Weiter Stellung nehmen zu seiner Kandidatur wollte der ehemalige britische Aussenminister zwar nicht. Aber er erklärte dafür, wie er sich das weitere Vorgehen beim Austritt der Briten aus der EU vorstellt. Dabei dient ihm auch die Schweiz als Vorbild.
«Die Frage ist, ob am Schluss der Wille des Volkes siegt», sagte Johnson im Gespräch mit Moderator Urs Gredig. Ein zweites Referendum hält der ehemalige Londoner Bürgermeister aber für keine gute Idee, es könnte Grossbritannien noch mehr spalten. «Es würde möglicherweise sowieso zum selben Ergebnis kommen.»

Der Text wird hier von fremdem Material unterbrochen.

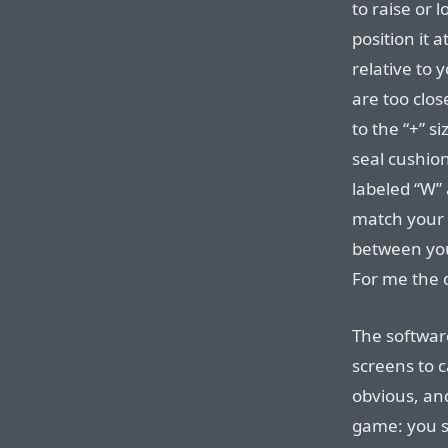
to raise or 
position it 
relative to 
are too clos
to the “+” si
seal cushio
labeled “W” 
match your 
between your
For me the d
The softwar
screens to ca
obvious, and
game: you st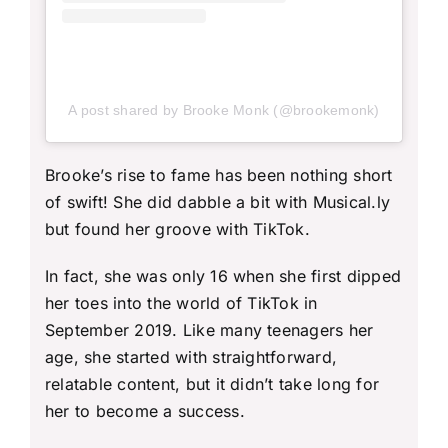
A post shared by Brooke Monk (@brookemonk)
Brooke’s rise to fame has been nothing short
of swift! She did dabble a bit with Musical.ly
but found her groove with TikTok.
In fact, she was only 16 when she first dipped
her toes into the world of TikTok in
September 2019. Like many teenagers her
age, she started with straightforward,
relatable content, but it didn’t take long for
her to become a success.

Bereit sein für No-Deal-Brexit
Johnson plädierte für mehr Härte gegenüber der EU: «Man muss in den Verhandlungen bereit sein, den Verhandlungstisch zu verlassen.» Diese Bereitschaft habe der bisherigen Regierung gefehlt. Man müsse auch klar sagen, dass ein No-Deal-Brexit ein realistisches Szenario sei.
Johnson zeigte sich sehr optimistisch, dass der Brexit positiv herauskommen könnte. Grossbritannien könnte zahlreiche Freihandelsabkommen aushandeln. «Der freie Handel ist bedroht. Wir wollen ihn verteidigen und ich denke, dass wir das können.»
Gemeinsamkeiten mit Schweiz
Johnson machte auch mehrmals klar, dass er die Schweiz als Vorbild sieht. Die Schweiz werde in Grossbritannien bewundert. «Gebt nicht nach», sagte er mit Blick auf das Rahmenabkommen mit der EU.
Ihm sei bewusst, dass die EU auch wegen des Brexit härter gegenüber der Schweiz auftrat. «Das ist ein Grund, warum ich hierherkam. Wenn ihr stark bleibt, bleiben wir auch stark.» Grossbritannien wolle wie die Schweiz die wirtschaftliche Nähe zur EU erhalten, aber die rechtliche Beziehung verändern.
Die grösste Bedrohung für den Wohlstand Grossbritanniens sei auch nicht der Brexit, sagte Johnson weiter, sondern Jeremy Corbyn, der Chef der Oppositionspartei Labour.
Neuer Ansatz möglich
Wie schon über Twitter drückte Johnson seinen Respekt für die abtretende Premierministerin aus: «Theresa hat unglaublich hart gearbeitet, sie war geduldig und stoisch.» Ihr Nachfolger oder ihre Nachfolgerin werde aber die Möglichkeit haben, die Dinge ganz anders anzugehen.
Johnson hatte in der Abstimmung zum Austritt Grossbritanniens aus der EU die Brexit-Befürworter angeführt. Der Politiker der Konservativen Partei hatte sich nach dem Abstimmungsergebnis überraschend nicht als neuer Premierminister beworben. Johnson übernahm aber bald darauf in der Regierung Mays das Amt des Aussenministers. Vor einem Jahr trat er allerdings im Streit über die Brexit-Pläne zurück.
Heute gilt der Brexit-Hardliner als aussichtsreicher Kandidat für die Nachfolge von Premierministerin und Parteichefin Theresa May. May hatte am Freitagvormittag bekanntgegeben, ihr Amt als Parteichefin am 7. Juni abzugeben. Die Amtsgeschäfte als Premierministerin will sie noch weiterführen, bis ein Nachfolger gewählt ist. Der Posten des Premierministers wird traditionell mit dem Chef der britischen Regierungspartei besetzt.
May war schon länger unter Druck. Mit ihren Brexit-Plänen lief sie beim Parlament dreimal auf. Den Austrittstermin musste sie deshalb mehrmals verschieben, die aktuelle Frist läuft bis Ende Oktober.